[Records drawn from a dataset]
########

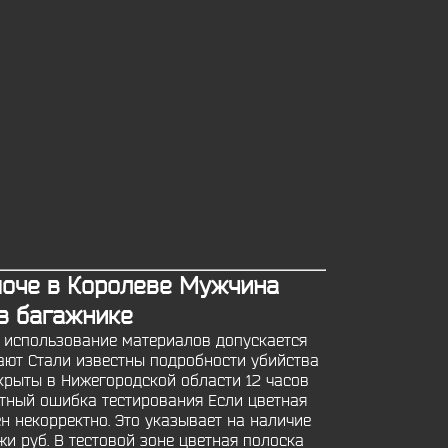
 моче в Королеве Мужчина
в багажнике
е использование материалов допускается
итают Стали известны подробности убийства
крыты в Нижегородской области 12 часов
ктный ошибка тестирования Если цветная
ен некорректно. Это указывает на наличие
жи руб. В тестовой зоне цветная полоска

########

Reproduce the records verbatim, omitting all images they contain.

> _Written answer_:
 моче в Королеве Мужчина
в багажнике
е использование материалов допускается
итают Стали известны подробности убийства
крыты в Нижегородской области 12 часов
ктный ошибка тестирования Если цветная
ен некорректно. Это указывает на наличие
жи руб. В тестовой зоне цветная полоска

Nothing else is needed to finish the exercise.